John: Yeah. Alex has a video production company in Germany. He started using video to save his own time, and by using simple clips instead of telling the same story many times. Today, he helps his customers to save time, build trust, and be found. His personal record was shooting eight videos in an hour. He’s like the JLD of video. Alexander, take a minute, fill in some gaps from that intro, and give us a little glimpse of your personal life.
Alexander: Yeah. When I was a small kid, I realized that the adults believe everything they see on television. So, I decided I want to go there. And when I was 23, I achieved this goal. I worked for television and for, especially, television advertisement. But in 2008, I realized that I got more interviews for my zero-budget silly clips than for the six-figure TV commercials. And yeah, so I switched and decided to produce my own videos. And yeah, it took me another four years until I learned how to earn more money with my own little clips than with TV commercials or as a freelancer in TV.
John: Now, how did you manage to do eight videos in one hour?
Alexander: It comes with training. I’m producing about 600-700 videos a year for me and my customers. And so, I just need a basic idea to make a two-minute clip on my own. And then, do one video after another. I don’t edit it. There’s not much editing involved. But basically, that’s it.
John: So, let’s kinda talk right now about what you consider your area of expertise, which, probably, is video in some way, shape, or form. What is something that we don’t know about this area of expertise? And what’s something that we should know about it?
Alexander: I think the most important part of video – or why video and podcasts is exploding at the moment – is we always share information by telling stories and by watching what other people do. And only in the last years, we had to print the written word – or the last 500 years. Okay, it’s a long time, but compared to how long mankind is existing, this is a pretty short time. So, that’s why everyone loves to watch videos, and I’m pretty sure it’s getting more and more and more.
John: So, Alex, let’s talk about your Freedom Journal journey. How did you first hear about the Freedom Journal? What was the goal that you set? And then, how did you crush it?
Alexander: In the beginning, I heard about it from your newsletter. Then I signed up, and I bought it online. I would have bought it on paper, but it was way too expensive to send it to Germany.
John: It’s so sad, how expensive international shipping is. But that is the great part about the complete digital package, right?
Alexander: Yeah, it was really great. And in the beginning of the journey, I looked up my first reading journal. And I found out that I changed my goal ten times in the first sprint. So, every day, there was a different goal. So, this was the hardest part. But after I figured out what I really wanted to achieve, it became easier and easier. So, it was really good. In the beginning, I wanted to do different products, different stuff. Then I decided, “Okay, I want to find an editor for my company. And I want to find someone who does the video [inaudible] [00:03:35]. But because these are two important parts, and if I want to do more videos, I need people who will help me with this.”

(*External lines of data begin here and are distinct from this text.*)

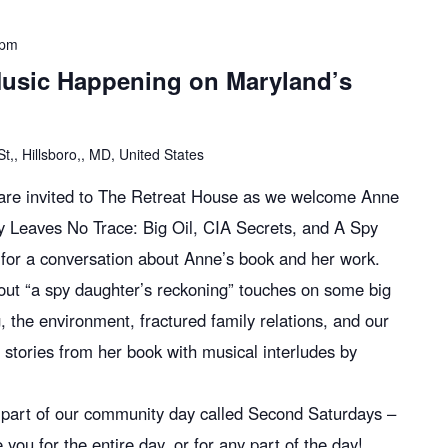
 pm
usic Happening on Maryland’s
,, Hillsboro,, MD, United States
l are invited to The Retreat House as we welcome Anne
y Leaves No Trace: Big Oil, CIA Secrets, and A Spy
for a conversation about Anne’s book and her work.
bout “a spy daughter’s reckoning” touches on some big
ing, the environment, fractured family relations, and our
e stories from her book with musical interludes by
s part of our community day called Second Saturdays –
 for the entire day, or for any part of the day!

And I started to look for people. This wasn’t that hard. I was really impressed that I found people really early. But it was really hard to give good instructions. And your Freedom Journal really helped me to learn from my mistakes. So, every morning, I stayed focused by answering the question, “How will this help you to achieve your goal?” And every evening, I made at least two mistakes. And I reflected on my mistakes and learned how I can do it better the next time. And when I did the same mistake twice or a third time, at least then I figured out an idea how to fix it.
John: Right. That’s such an incredibly valuable part of the Freedom Journal is that nightly reflection where you say, “Hey, where are two areas that I struggled?” Because we all struggle every single day, Fire Nation. Let’s not just forget about those struggles. Let’s identify the struggles and see if they’re a common theme in our life. And then, try to find a way to find solutions for those struggles. I mean, that’s what being an entrepreneur is all about is finding solutions to your day-to-day struggles so that you can move on to bigger and better things.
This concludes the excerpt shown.